26. Weinfest Bad Sulza Thüringens neue Weinprinzessin

Thüringens neue Weinprinzessin heißt Stefanie Klöck. Sie ist 21 Jahre alt und wohnt in Elxleben. Beim 26. Weinfest in Bad Sulza wurde sie von Agrarministerin Birgit Keller gekrönt.

Auf einer Bühne sitzt eine junge Frau in einem Abendkleid auf einem Stuhl. Sie ist die neue Thüringer Weinprinzessin. Um sie herum stehen zwei Kinder, eine Frau und zwei Männer.
Agrarministerin Birgit Keller (Linke) krönte die 21-jährige Stefanie Klöck zur Weinprinzessin 2018/2019. Bildrechte: MDR/Alexander Reißland

Die neue Thüringer Weinprinzessin heißt Stefanie Klöck. Beim 26. Thüringer Weinfest in Bad Sulza ist sie am Sonntagnachmittag durch Agrarministerin Birgit Keller (Linke) gekrönt worden. Stefanie ist 21 Jahre jung und in Elxleben bei Erfurt zu Hause. Ihre Lehre als Sozialassistentin in der Pflege hat sie bereits beendet und beginnt im September die Ausbildung zur Erzieherin. Aufmerksam wurde die 21-Jährige durch einen Zeitungsartikel über die Weinprinzessin Julia. Ihr Interesse an Wein kommt durch die Abstammung ihres Vaters aus der Mosel-Saar-Ruwer-Region.

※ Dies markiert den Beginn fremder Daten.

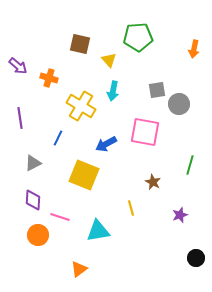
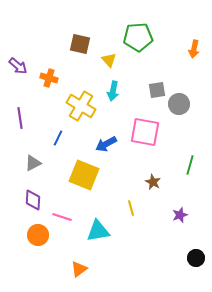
pink line: moved 2 px right
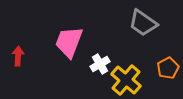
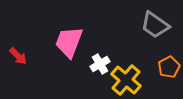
gray trapezoid: moved 12 px right, 2 px down
red arrow: rotated 132 degrees clockwise
orange pentagon: moved 1 px right, 1 px up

Stefanie Klöck wird die Stadt Bad Sulza und die Thüringer Weinbauregion jetzt ein Jahr lang bei vielen Weinfesten, Tourismusmessen und anderen offiziellen Anlässen vertreten. Laut Veranstalter sind es zwischen 100 und 150 Termine, die die frisch gekürte Weinprinzessin während ihrer Regentschaft besuchen wird. Der nächste Termin ist bereits am kommenden Wochenende das Weinfest in Naumburg.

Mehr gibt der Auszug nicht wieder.